Metabolism of 1,8-cineole by human cytochrome P450 enzymes: identification of a new hydroxylated metabolite

Human metabolism of the monoterpene cyclic ether 1,8-cineole was investigated in vitro and in vivo. In vitro, the biotransformation of 1,8-cineole was investigated by human liver microsomes and by recombinant cytochrome P450 enzymes coexpressed with human CYP-reductase in Escherichia coli cells. Besides the already described metabolite 2α-hydroxy-1,8-cineole we found another metabolite produced at high rates. The structure was identified by a comparison of its mass spectrum and retention time with the reference compounds as 3α-hydroxy-1,8-cineole.

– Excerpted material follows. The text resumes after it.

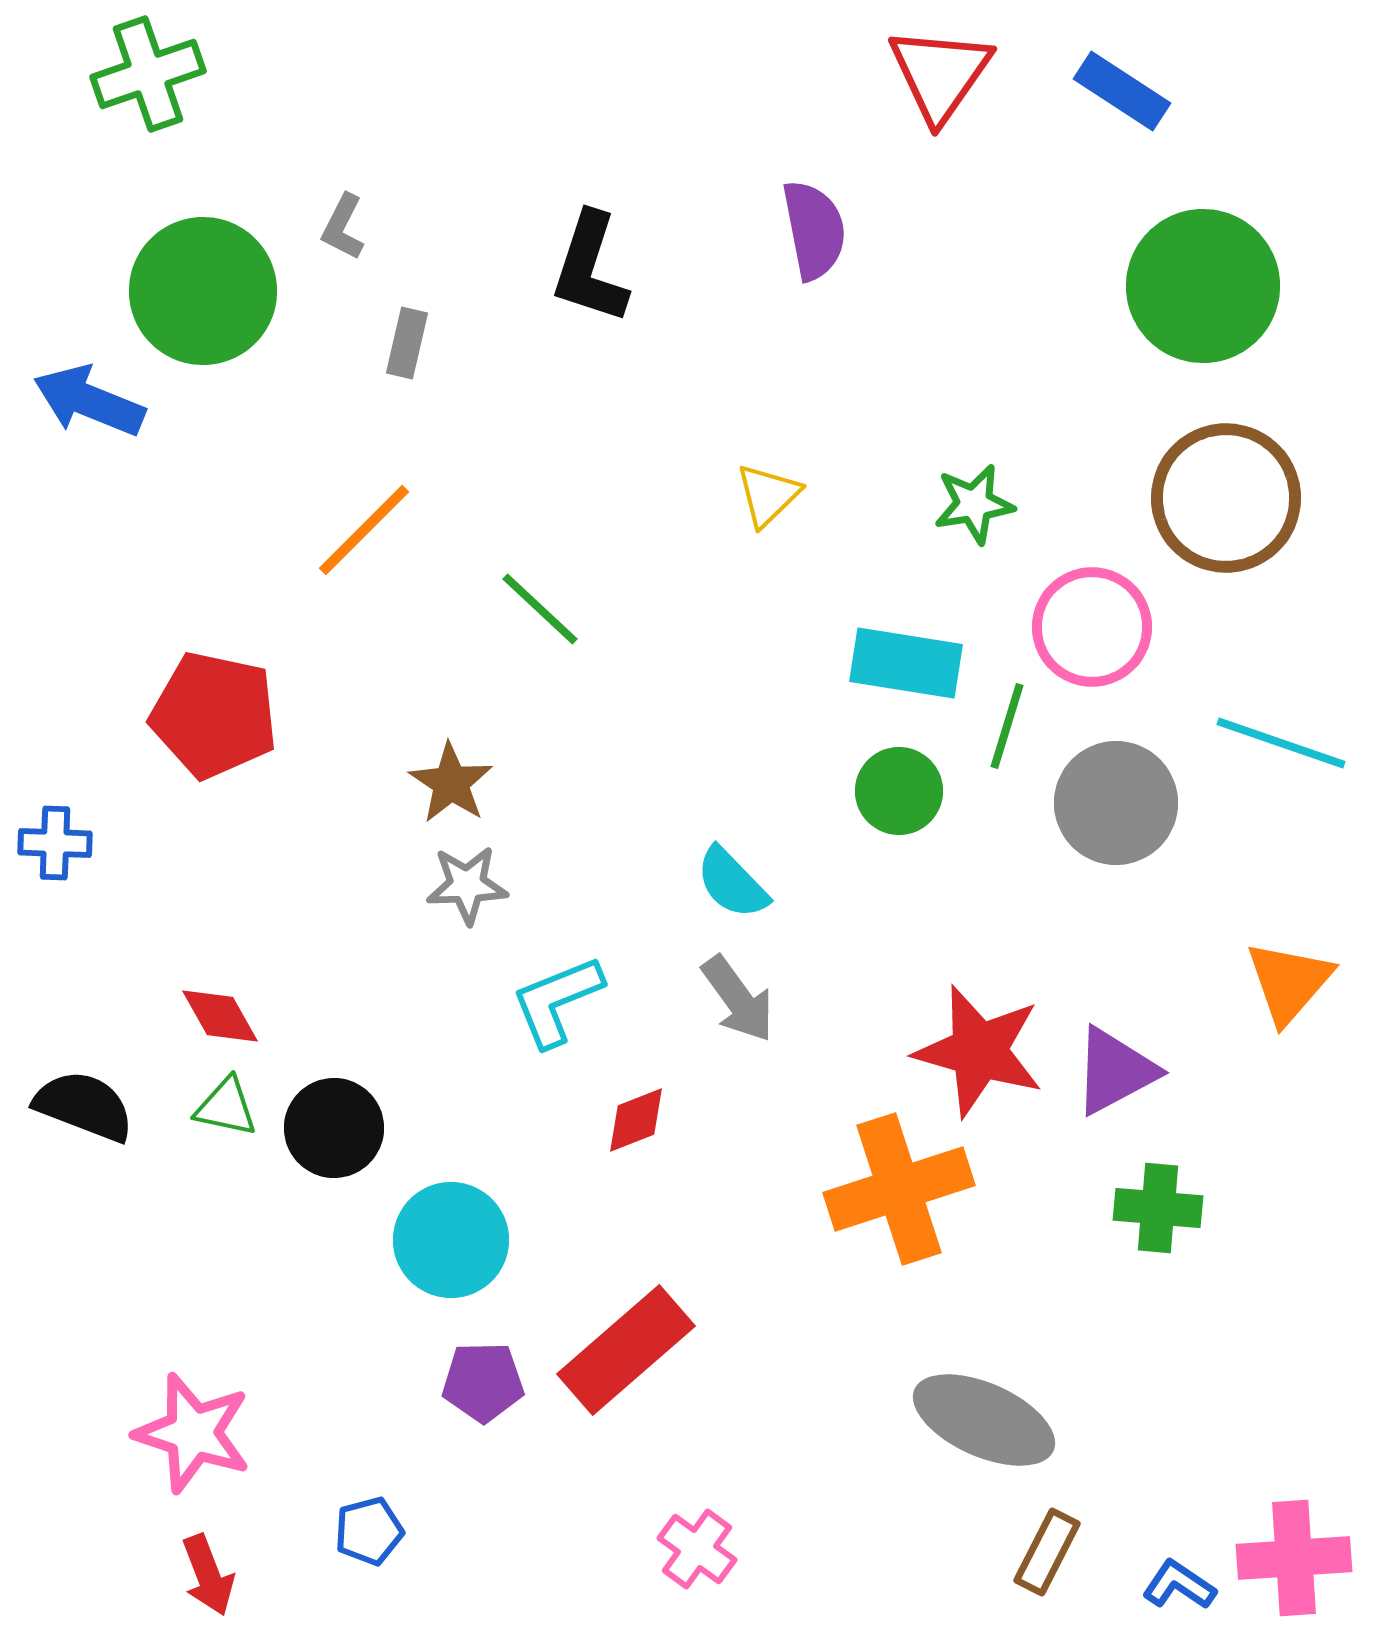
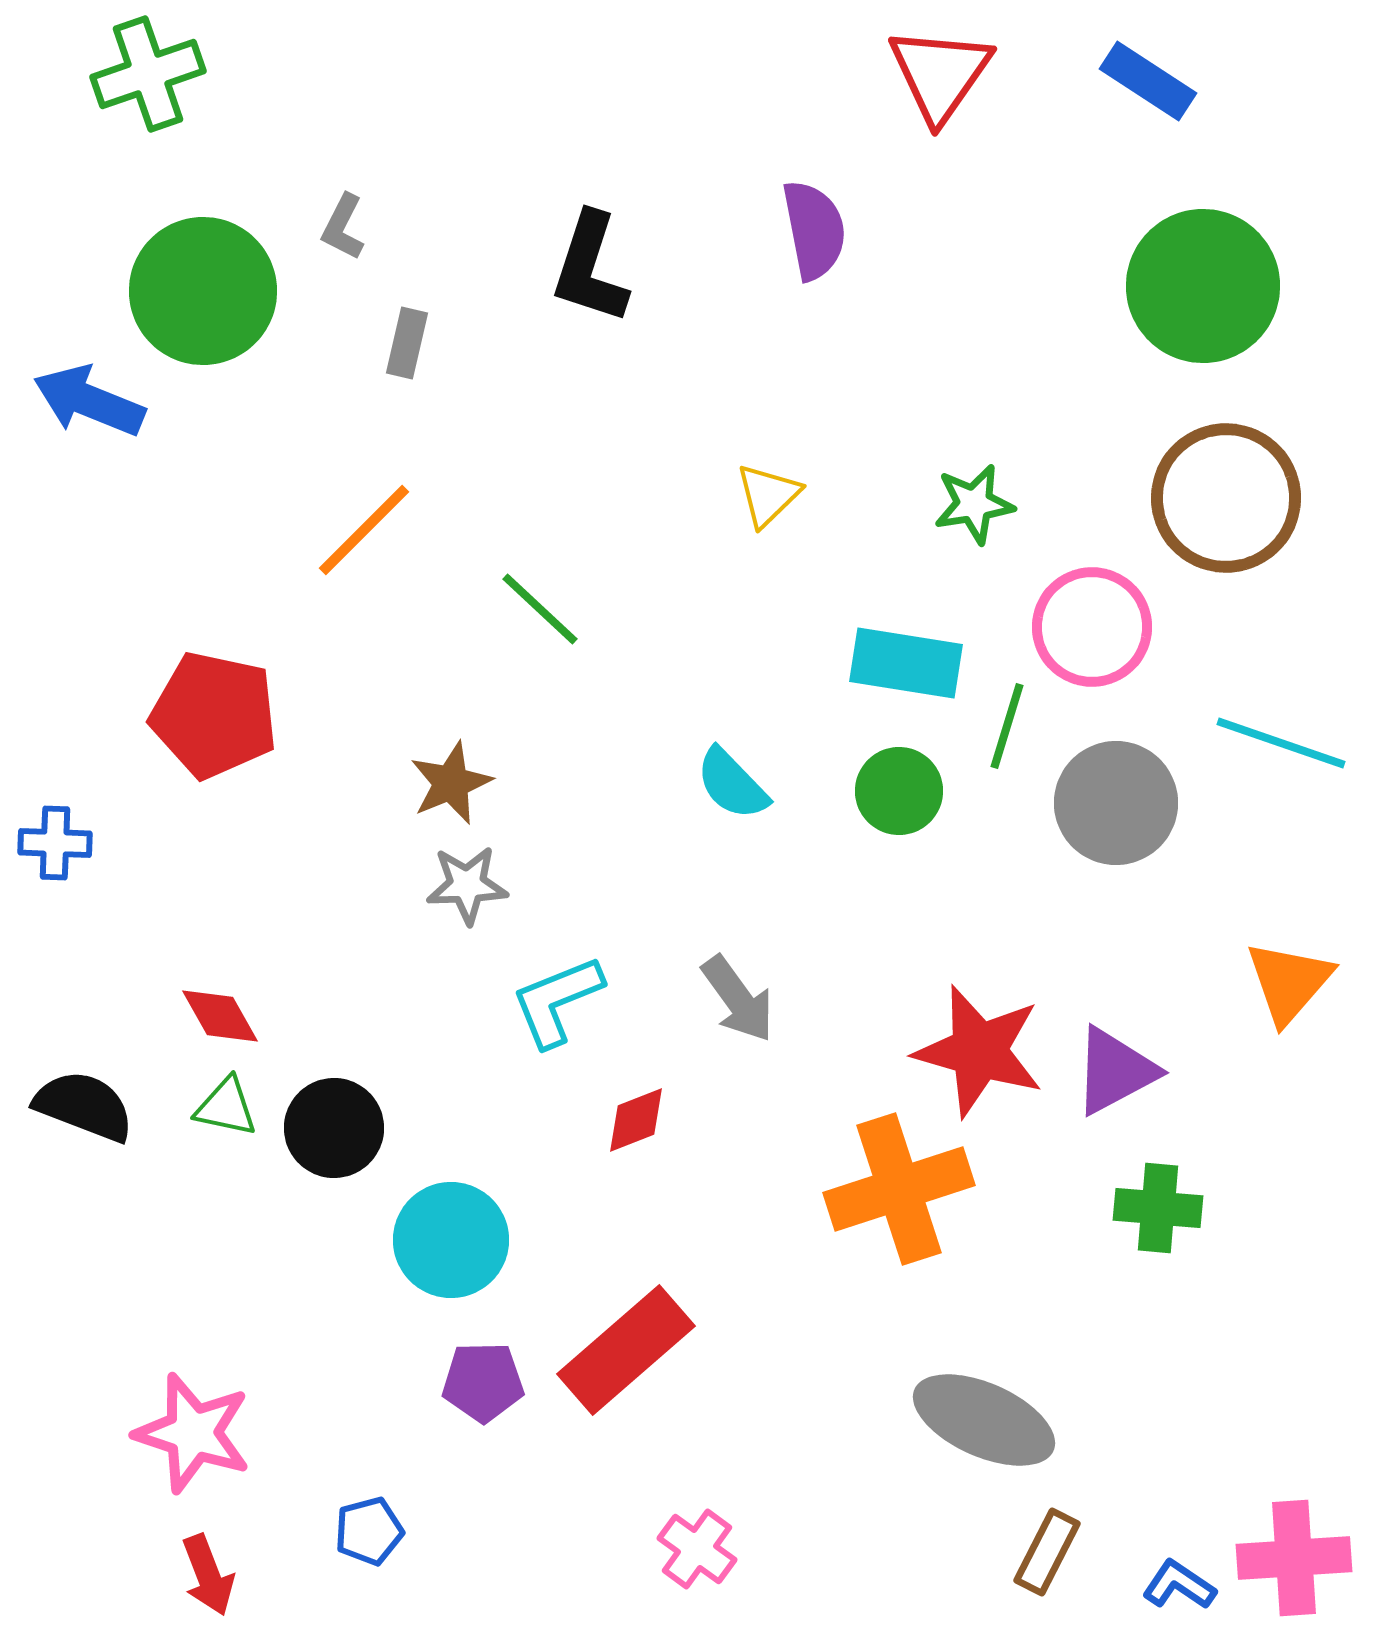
blue rectangle at (1122, 91): moved 26 px right, 10 px up
brown star at (451, 783): rotated 16 degrees clockwise
cyan semicircle at (732, 883): moved 99 px up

There was a clear correlation between the concentration of the metabolites, incubation time and enzyme content, respectively. CYP3A4/5 antibody significantly inhibited the 2α- and 3α-hydroxylation catalyzed by pooled human liver microsomes. Further kinetic analysis revealed that the Michaelis-Menten Km and Vmax for oxidation of 1,8-cineole in position three were 19 μM and 64.5 nmol/min/nmol P450 for cytochrome P450 3A4, and 141 μM and 10.9 nmol/min/nmol P450 for cytochrome P450 3A5, respectively. To our knowledge, this is the first time that 3α-hydroxy-1,8-cineole is described as a human metabolite of 1,8-cineole. We confirmed these in vitro results by the investigation of human urine after the oral administration of cold medication containing 1,8-cineole. In human urine we found by GC-MS analysis the described metabolites, 2α-hydroxy-1,8-cineole and 3α-hydroxy-1,8-cineole.